What follows is specific and concrete citation of what should Romania do urgently:
- Respect rule of law and the independence of the judiciary (as several sub-points are listed, including implementation of the decisions of the Constitutional Court; immediate publishing in the Official Journal of all legal decisions, including those of the Constitutional Court; all political parties and governmental authorities to respect the independence of the judiciary, etc.)
- Reform of the judicial system;
- Accountability of the judicial system;
- Consistency and transparency of the judicial process;
- Effectiveness of judicial action;
- Fight against corruption.
For sure the EC's work on healing Bulgaria and Romania from their hard communist legacy could be better. And for sure until now it has not been a failure, as it probably seems to some. On the contrary - the enlargement policy of the EU has done enormous job by attracting into the orbit of democratism and freedom countries whose alternative future can be clearly seen through the examples of Belarus or even Ukraine. What is important from now on is how to continue forward so that the EU itself is not being stumbled by slower evolutionary processes in its separate elements. "Today's European Union is highly interdependent. There is a strong common interest in issues like the rule of law", the EC writes in its report on Romania and quotes a special accompanying the report Eurobarometer poll, according to which 76 per cent of the Romanian citizens support the EU in its efforts to help Romania tackle corruption and the shortcomings in its judiciary.

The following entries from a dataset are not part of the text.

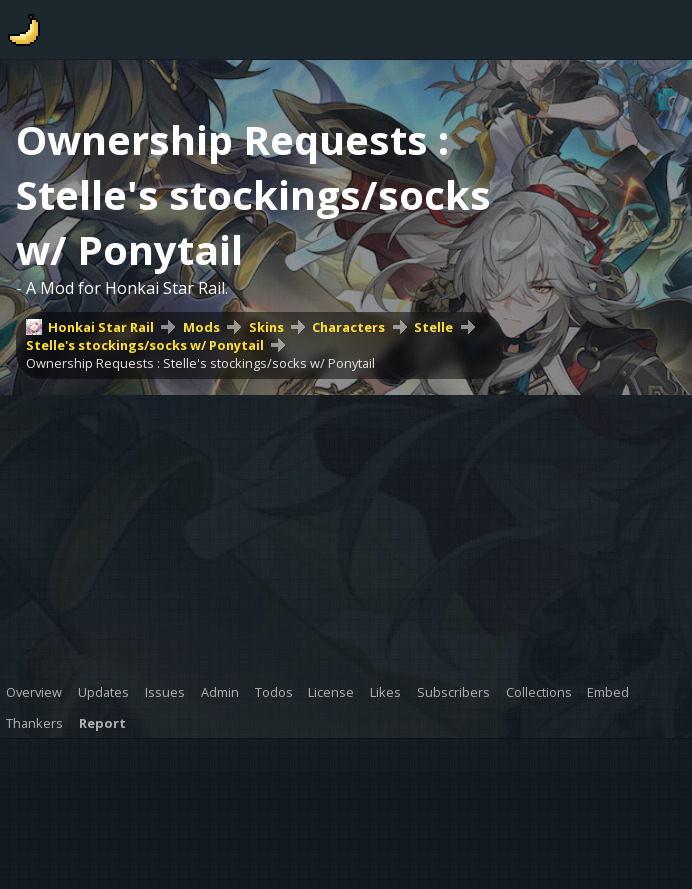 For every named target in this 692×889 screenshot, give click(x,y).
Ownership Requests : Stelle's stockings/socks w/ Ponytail (200, 363)
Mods (201, 327)
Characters (348, 327)
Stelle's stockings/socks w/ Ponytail (145, 345)
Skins (266, 327)
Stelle (433, 327) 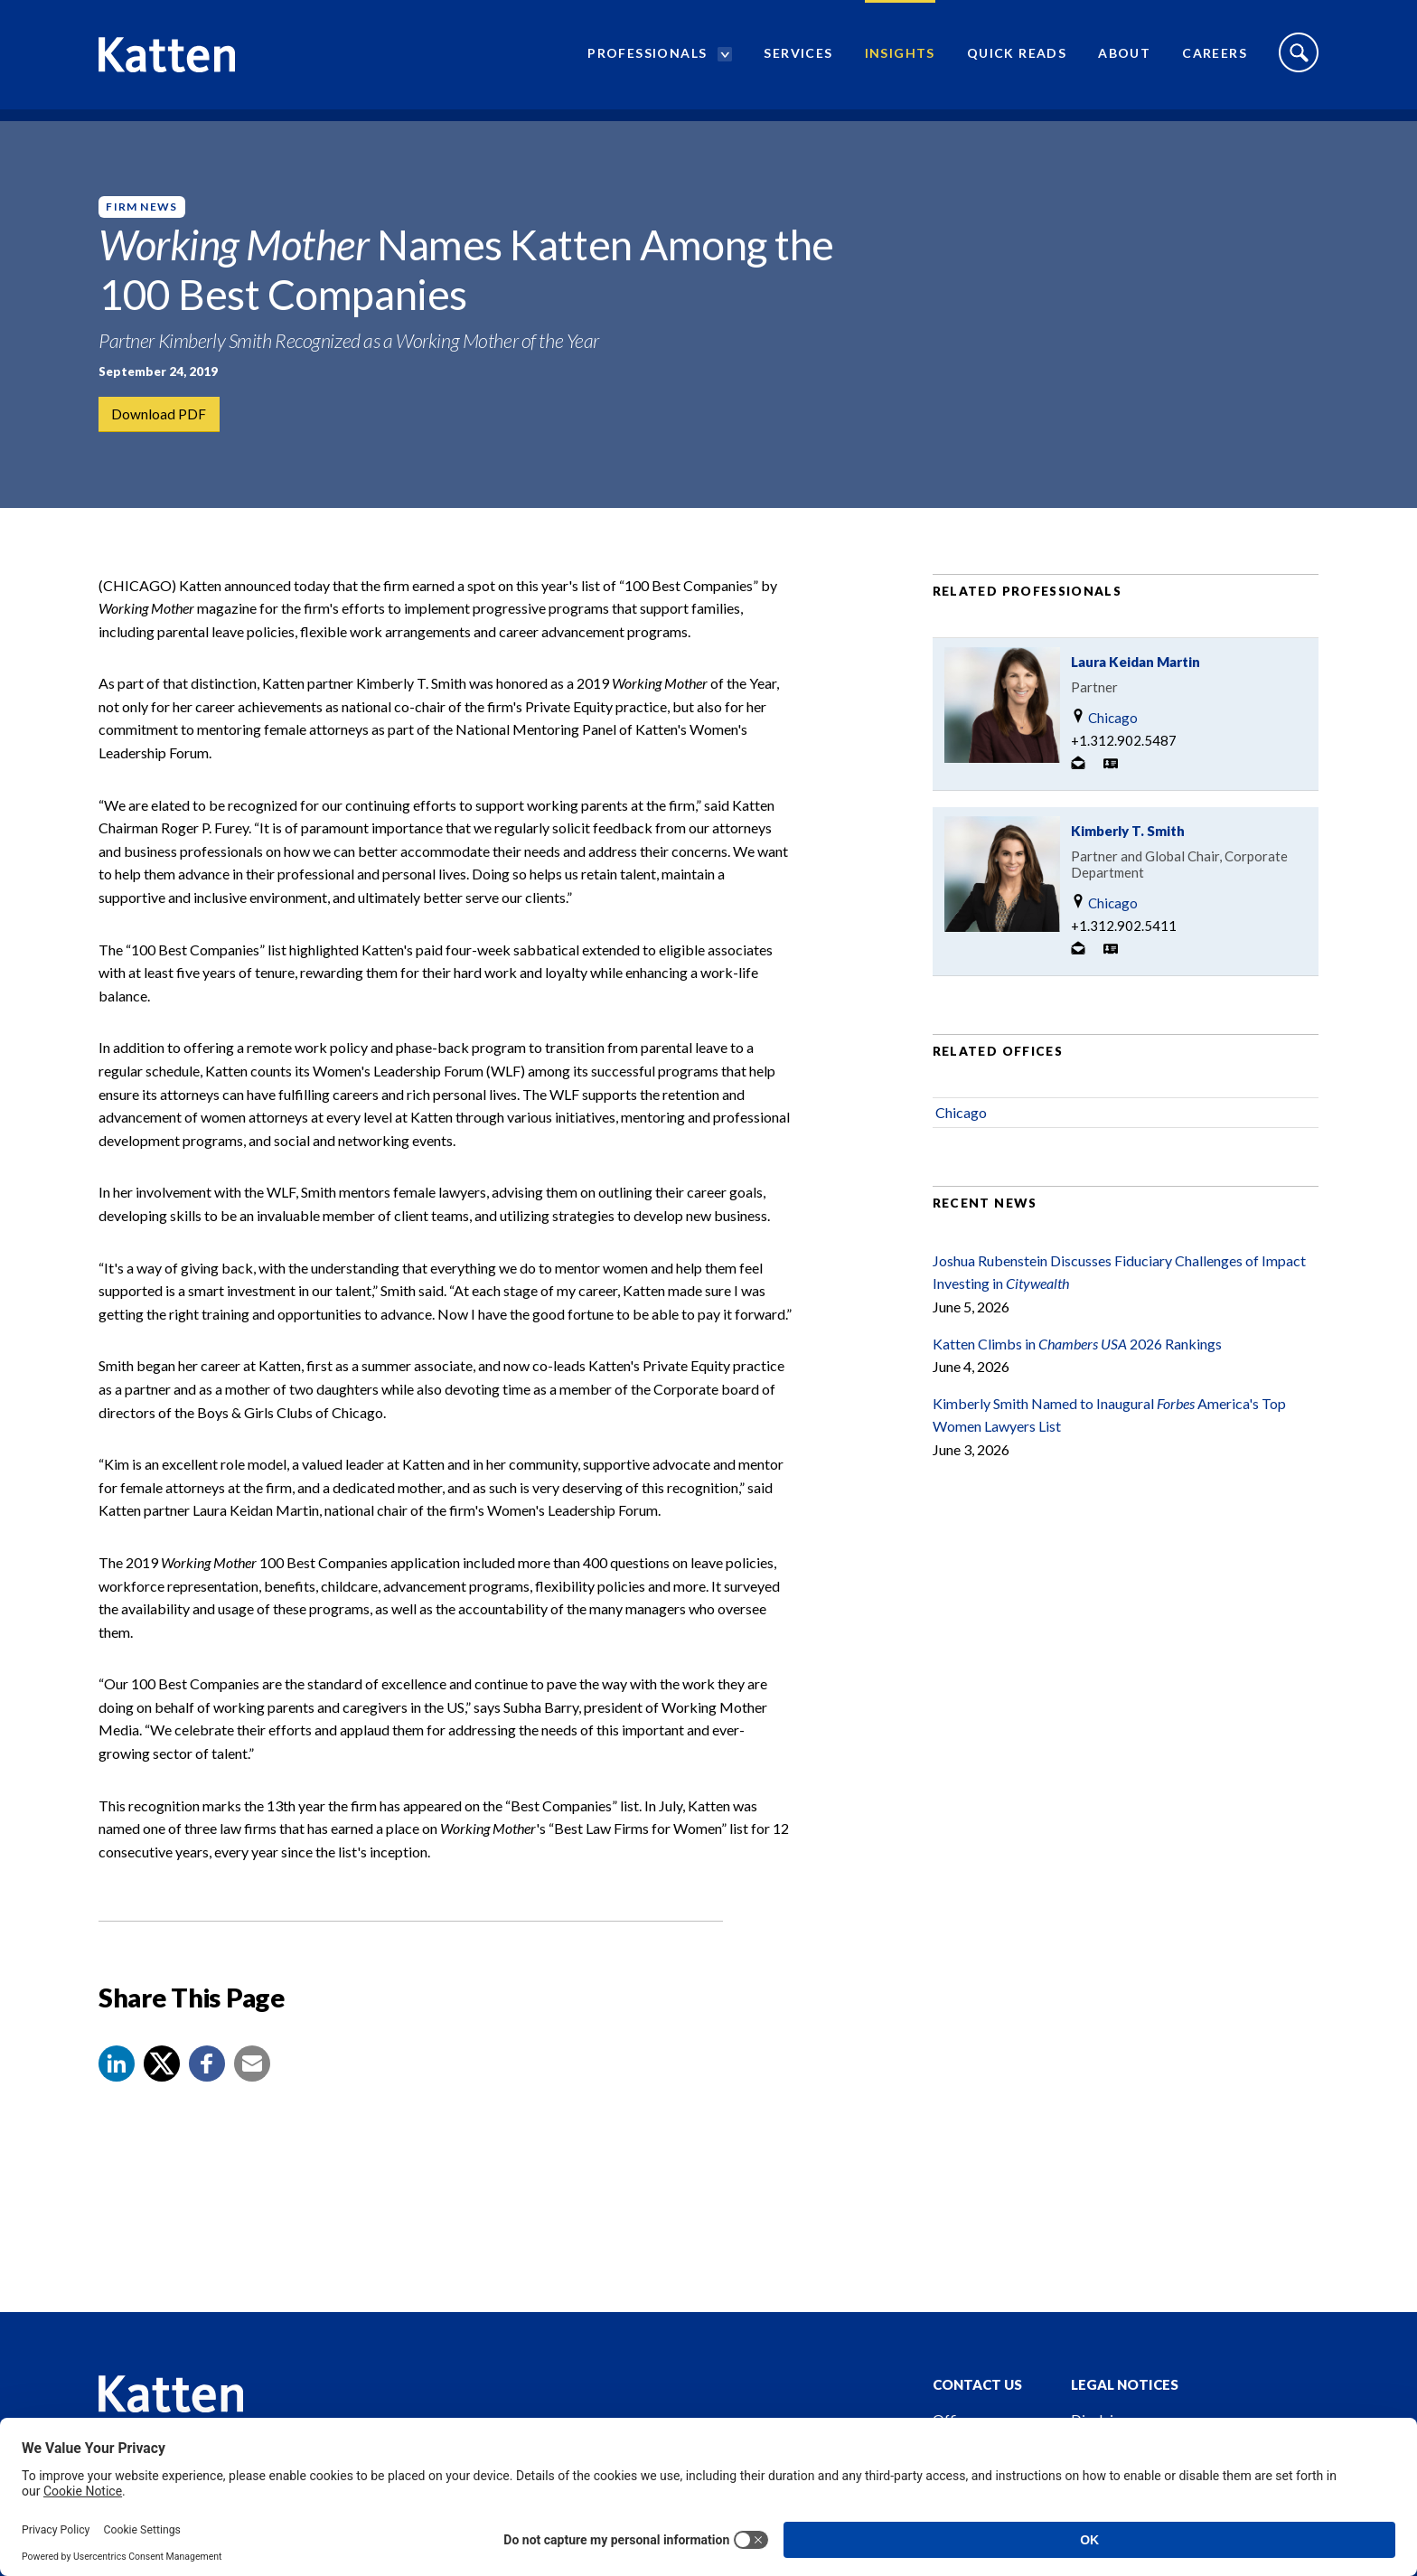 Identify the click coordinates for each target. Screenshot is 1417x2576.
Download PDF (159, 414)
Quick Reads (1016, 59)
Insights (900, 59)
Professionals (647, 59)
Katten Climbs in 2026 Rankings (1077, 1366)
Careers (1214, 59)
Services (798, 59)
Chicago (1104, 739)
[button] (117, 2086)
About (1124, 59)
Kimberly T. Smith (1128, 853)
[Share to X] (162, 2086)
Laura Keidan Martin (1135, 684) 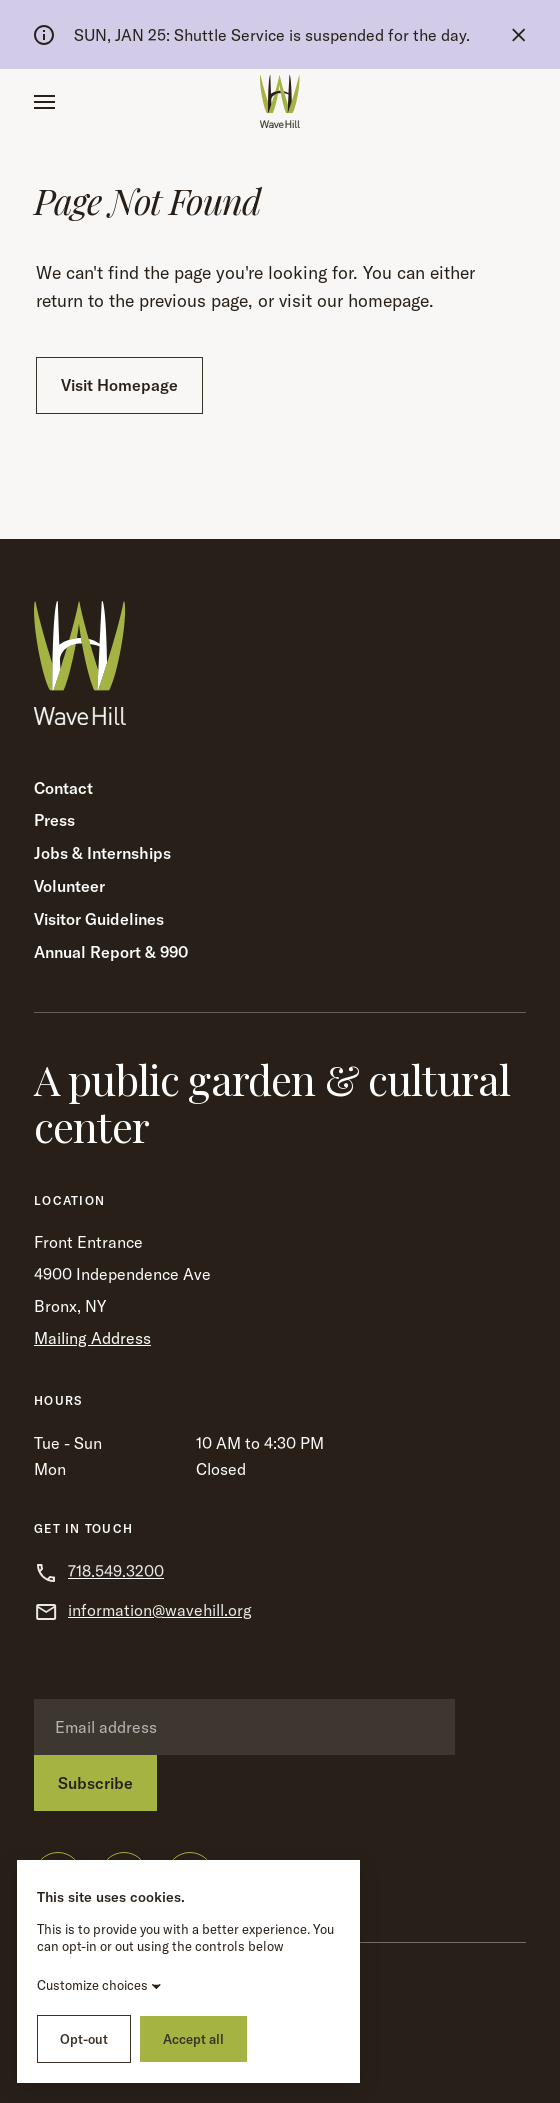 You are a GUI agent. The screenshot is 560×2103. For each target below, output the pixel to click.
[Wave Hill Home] (280, 101)
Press (54, 820)
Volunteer (69, 886)
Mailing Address (92, 1338)
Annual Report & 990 (111, 952)
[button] (44, 102)
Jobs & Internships (102, 853)
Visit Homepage (119, 385)
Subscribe (95, 1783)
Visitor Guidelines (99, 919)
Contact (63, 788)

This public support is an essential starting point because the current economic troubles of the EU and the eurozone in particular clearly demonstrate what happens to a machine the elements of which do not move in synchronous with one another. The right approach has to be chosen to allow the Union to move forward without falling apart and without putting an end to what has been achieved so far. A challenge the Union has never faced and which it has to deal with.